Mendengar kabar ini Menaker Hanif Dhakiri akan menindaklanjutinya. Meski sebetulnya isu ini merupakan ranah dari Kementerian Luar Negeri. “Secara kewenangan Kemlu, tapi saya akan cek,” kata Hanif.
Namun sumber seorang mahasiswa di Taiwan saat dihubungi duta.co membenarkan adanya praktik kerja paksa itu. Sumber yang tidak mau disebut namanya itu mengaku, bahwa ada kampus di Taiwan yang mengiming-imingi mahasiswa dengan beasiswa tapi sesampainya siswa dari Indonesia itu di sana ternyata hanya sekolah dua hari saja. “Selebihnya siswa itu diminta kerja paksa. Dipekerjakan. Ini memalukan, di zaman sekarang masih ada kerja paksa. Kayak kerja rodi. Mereka kan bukan TKI, bukan TKW, tapi mahasiswa yang cari ilmu. Ini sangat memprihatinkan,” kata mahasiswa tersebut Rabu siang tadi.
Sementara itu, pihak Kantor Dagang Taiwan di Indonesia (TETO) menyangkal kabar tersebut. Mereka mengaku telah menerima keterangan dari pihak universitas bahwa siswa dapat bekerja secara paruh waktu dan legal.
“Sekolah membantah tuduhan tersebut. Informasi yang kami dapatkan semua sangat cocok dengan yang sudah ada di Kementerian Pendidikan Taiwan,” demikian pernyataan dari TETO Rabu 2 Januari 2018.

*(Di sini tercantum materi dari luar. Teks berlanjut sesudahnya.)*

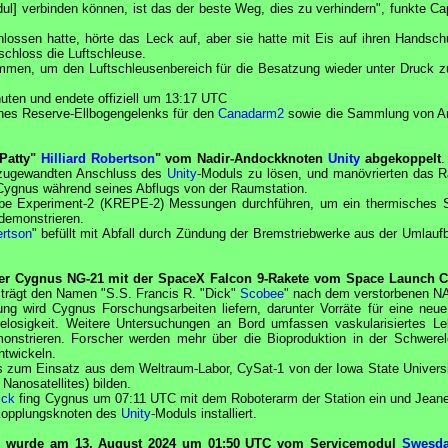
l] verbinden können, ist das der beste Weg, dies zu verhindern", funkte 
lossen hatte, hörte das Leck auf, aber sie hatte mit Eis auf ihren Hands
schloss die Luftschleuse.
mmen, um den Luftschleusenbereich für die Besatzung wieder unter Druck zu
nuten und endete offiziell um 13:17
UTC
eines Reserve-Ellbogengelenks für den
Canadarm2
sowie die Sammlung von A
"Patty"
Hilliard Robertson
" vom Nadir-Andockknoten
Unity
abgekoppelt
.
ugewandten Anschluss des
Unity
-Moduls zu lösen, und manövrierten das R
Cygnus
während seines Abflugs von der Raumstation.
be Experiment-2 (KREPE-2) Messungen durchführen, um ein thermisches 
 demonstrieren.
ertson
" befüllt mit Abfall durch Zündung der Bremstriebwerke aus der Umlauf
ter
Cygnus
NG-21 mit der SpaceX Falcon 9-Rakete vom Space Launch C
trägt den Namen "S.S. Francis R. "Dick"
Scobee
" nach dem verstorbenen
N
zung wird
Cygnus
Forschungsarbeiten liefern, darunter Vorräte für eine ne
elosigkeit. Weitere Untersuchungen an Bord umfassen vaskularisiertes L
nstrieren. Forscher werden mehr über die Bioproduktion in der Schwerelo
ntwickeln.
 zum Einsatz aus dem Weltraum-Labor, CySat-1 von der Iowa State Univers
anosatellites) bilden.
ick
fing
Cygnus
um 07:11
UTC
mit dem Roboterarm der Station ein und Jean
Kopplungsknoten des
Unity
-Moduls installiert.
g, wurde am 13. August 2024 um 01:50
UTC
vom Servicemodul
Swesd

Pihak universitas mengatakan, para mahasiswa ingin belajar namun khawatir dengan kondisi keluarga di Indonesia yang kurang baik. Maka dari itu, mereka mengambil kerja paruh waktu yang sudah disetujui oleh universitas.
“Kami membantu untuk mencarikan kerja paruh waktu, karena kami khawatir jika mereka mencari sendiri, akan ditipu. Tapi kami menghormati keinginan dari masing-masing siswa,” lanjut pernyataan itu.
Adanya ketidakcocokan budaya dan kendala bahasa menjadi faktor utama yang menyebabkan berkembangnya rumor bahwa Taiwan mempekerjakan mahasiswa Indonesia secara paksa.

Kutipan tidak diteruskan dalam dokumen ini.